YAP inhibition by gloriosine unlocks autophagic cell death as an anticancer strategy in lung malignancies.

Historically, lung cancer has been considered the leading cause of cancer-related death worldwide. Though some of the chemotherapeutic agents show promising outcomes in the ongoing battle against cancer, the overall survival rate for advanced-stage disease remains poor due to drug resistance, toxicity, and limited efficacy. Therefore, new chemotherapeutic agents are required to enhance efficacy, reduce side effects, and combat drug resistance. In the present study, we isolated a compound, gloriosine, and investigated its anticancer potential against different cancer cells, with a special focus on A549 lung adenocarcinoma cells.
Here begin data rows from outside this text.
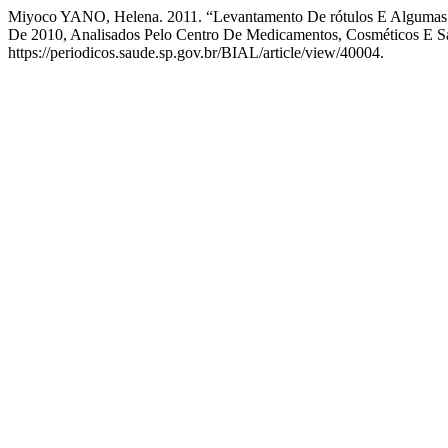
Miyoco YANO, Helena. 2011. “Levantamento De rótulos E Algumas an
De 2010, Analisados Pelo Centro De Medicamentos, Cosméticos E Sa
https://periodicos.saude.sp.gov.br/BIAL/article/view/40004.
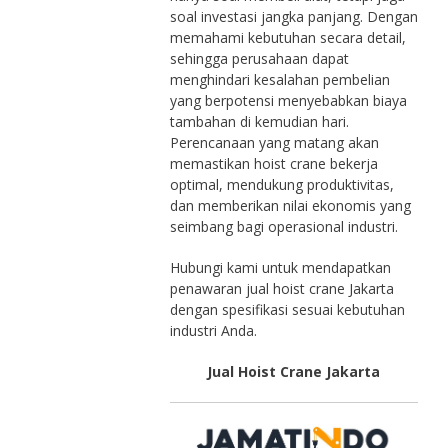
soal investasi jangka panjang. Dengan
memahami kebutuhan secara detail,
sehingga perusahaan dapat
menghindari kesalahan pembelian
yang berpotensi menyebabkan biaya
tambahan di kemudian hari.
Perencanaan yang matang akan
memastikan hoist crane bekerja
optimal, mendukung produktivitas,
dan memberikan nilai ekonomis yang
seimbang bagi operasional industri.
Hubungi kami untuk mendapatkan
penawaran jual hoist crane Jakarta
dengan spesifikasi sesuai kebutuhan
industri Anda.
Jual Hoist Crane Jakarta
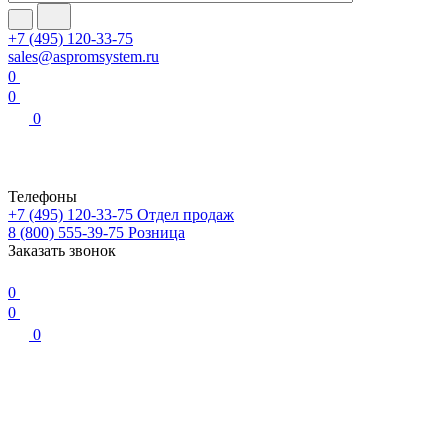
+7 (495) 120-33-75
sales@aspromsystem.ru
0
0
0
Телефоны
+7 (495) 120-33-75
Отдел продаж
8 (800) 555-39-75
Розница
Заказать звонок
0
0
0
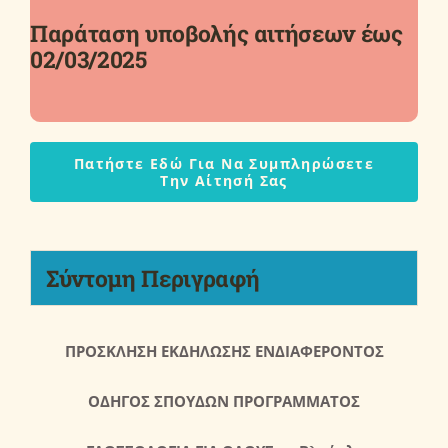
Παράταση υποβολής αιτήσεων έως
02/03/2025
Πατήστε Εδώ Για Να Συμπληρώσετε
Την Αίτησή Σας
Σύντομη Περιγραφή
ΠΡΟΣΚΛΗΣΗ ΕΚΔΗΛΩΣΗΣ ΕΝΔΙΑΦΕΡΟΝΤΟΣ
ΟΔΗΓΟΣ ΣΠΟΥΔΩΝ ΠΡΟΓΡΑΜΜΑΤΟΣ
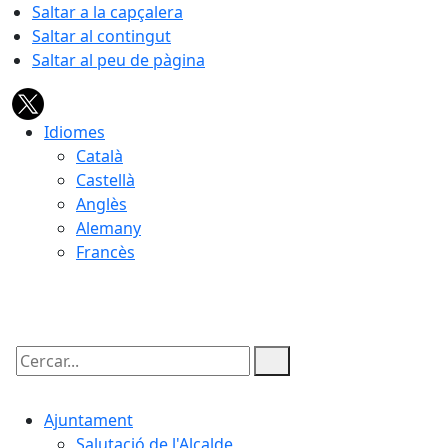
Saltar a la capçalera
Saltar al contingut
Saltar al peu de pàgina
Idiomes
Català
Castellà
Anglès
Alemany
Francès
08.08.2026 | 15:22
Cercar:
Ajuntament
Salutació de l'Alcalde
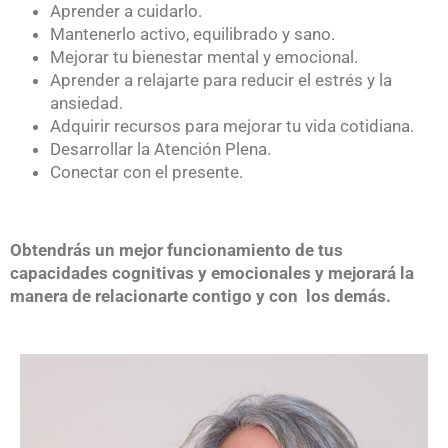
Aprender a cuidarlo.
Mantenerlo activo, equilibrado y sano.
Mejorar tu bienestar mental y emocional.
Aprender a relajarte para reducir el estrés y la
ansiedad.
Adquirir recursos para mejorar tu vida cotidiana.
Desarrollar la Atención Plena.
Conectar con el presente.
Obtendrás un mejor funcionamiento de tus
capacidades cognitivas y emocionales y mejorará la
manera de relacionarte contigo y con los demás.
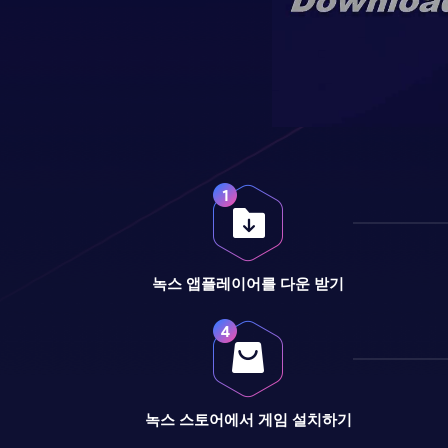
녹스 앱플레이어를 다운 받기
녹스 스토어에서 게임 설치하기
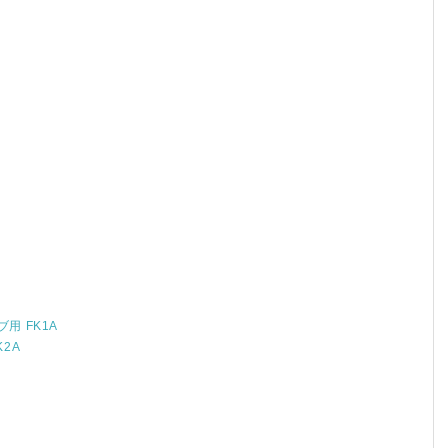
用 FK1A
2A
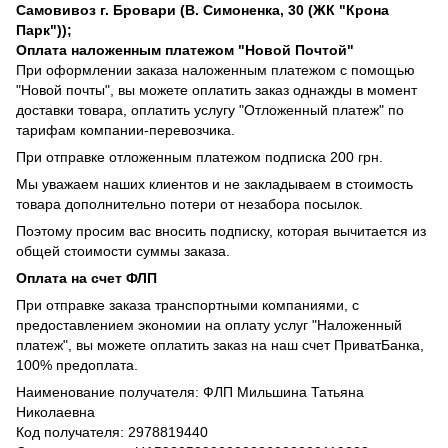
Самовивоз г. Бровари (В. Симоненка, 30 (ЖК "Крона
Парк"));
Оплата наложенным платежом "Новой Почтой"
При оформлении заказа наложенным платежом с помощью
"Новой почты", вы можете оплатить заказ однажды в момент
доставки товара, оплатить услугу "Отложенный платеж" по
тарифам компании-перевозчика.
При отправке отложенным платежом подписка 200 грн.
Мы уважаем наших клиентов и не закладываем в стоимость
товара дополнительно потери от незабора посылок.
Поэтому просим вас вносить подписку, которая вычитается из
общей стоимости суммы заказа.
Оплата на счет ФЛП
При отправке заказа транспортными компаниями, с
предоставлением экономии на оплату услуг "Наложенный
платеж", вы можете оплатить заказ на наш счет ПриватБанка,
100% предоплата.
Наименование получателя: ФЛП Мильшина Татьяна
Николаевна
Код получателя: 2978819440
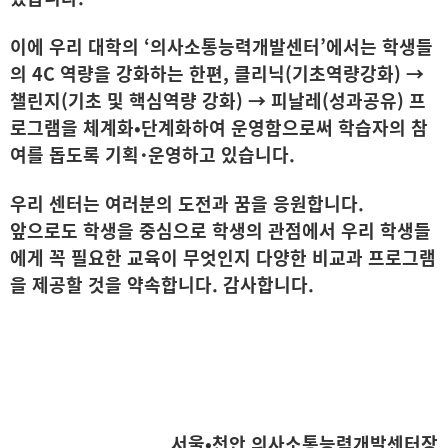
이에 우리 대학의 ‘의사소통능력개발센터’에서는 학생들
의 4C 역량을 강화하는 한편, 클리닉(기초역량강화) →
챌린지(기초 및 핵심역량 강화) → 피날레(성과공유) 프
로그램을 체계화•단계화하여 운영함으로써 학습자의 참
여를 돕도록 기획･운영하고 있습니다.
우리 센터는 여러분의 도전과 꿈을 응원합니다.
앞으로도 학생을 중심으로 학생의 관점에서 우리 학생들
에게 꼭 필요한 교육이 무엇인지 다양한 비교과 프로그램
을 제공할 것을 약속합니다. 감사합니다.
서울•천안 의사소통능력개발센터장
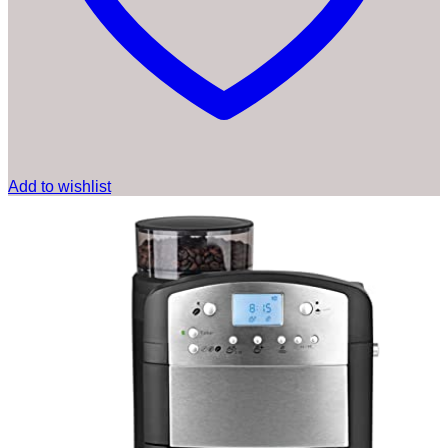
Add to wishlist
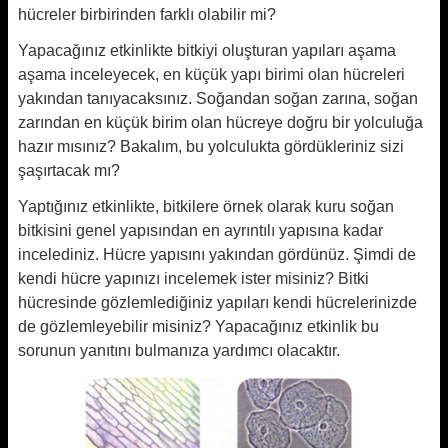
hücreler birbirinden farklı olabilir mi?
Yapacağınız etkinlikte bitkiyi oluşturan yapıları aşama
aşama inceleyecek, en küçük yapı birimi olan hücreleri
yakından tanıyacaksınız. Soğandan soğan zarına, soğan
zarından en küçük birim olan hücreye doğru bir yolculuğa
hazır mısınız? Bakalım, bu yolculukta gördükleriniz sizi
şaşırtacak mı?
Yaptığınız etkinlikte, bitkilere örnek olarak kuru soğan
bitkisini genel yapısından en ayrıntılı yapısına kadar
incelediniz. Hücre yapısını yakından gördünüz. Şimdi de
kendi hücre yapınızı incelemek ister misiniz? Bitki
hücresinde gözlemlediğiniz yapıları kendi hücrelerinizde
de gözlemleyebilir misiniz? Yapacağınız etkinlik bu
sorunun yanıtını bulmanıza yardımcı olacaktır.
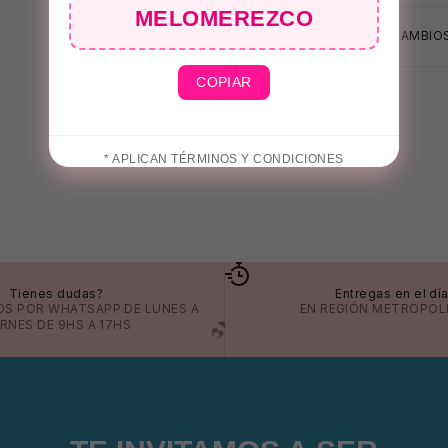
MELOMEREZCO
CAMBIOS
COPIAR
* APLICAN TÉRMINOS Y CONDICIONES
Tienes dudas?
Entregas en el dí
OS POR
WHATSAPP
DE LUNES A
EN REGIÓN METROPOL
ERNES DE 9HS A 17HS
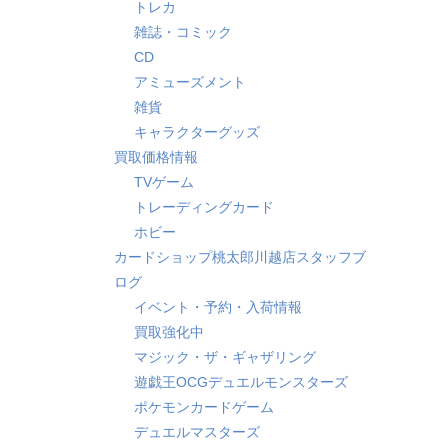
トレカ
雑誌・コミック
CD
アミューズメント
雑貨
キャラクターグッズ
買取価格情報
TVゲーム
トレーディングカード
ホビー
カードショップ桃太郎川越店スタッフブ
ログ
イベント・予約・入荷情報
買取強化中
マジック・ザ・ギャザリング
遊戯王OCGデュエルモンスターズ
ポケモンカードゲーム
デュエルマスターズ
Treatment with gloriosine resulted in a significant reduction in cell viability in a dose- and time-dependent manner and reduced tumor size in the tumor xenograft model. Interestingly, gloriosine exhibited minimal cytotoxicity on normal cells, indicating its selective activity on cancer cells. Mechanistically, gloriosine induced G2/M cell cycle arrest in A549 cells within an hour of treatment and was found to affect the Hippo signaling pathway, leading to the retention and phosphorylation of the Yes-associated protein (YAP) in the cytoplasm, thereby inhibiting the activation of downstream target genes. This, in turn, led to the suppression of the AKT/mTOR pathway and the activation of autophagy-dependent cell death. These findings suggest that gloriosine could be a promising candidate for the development of new lung cancer therapies.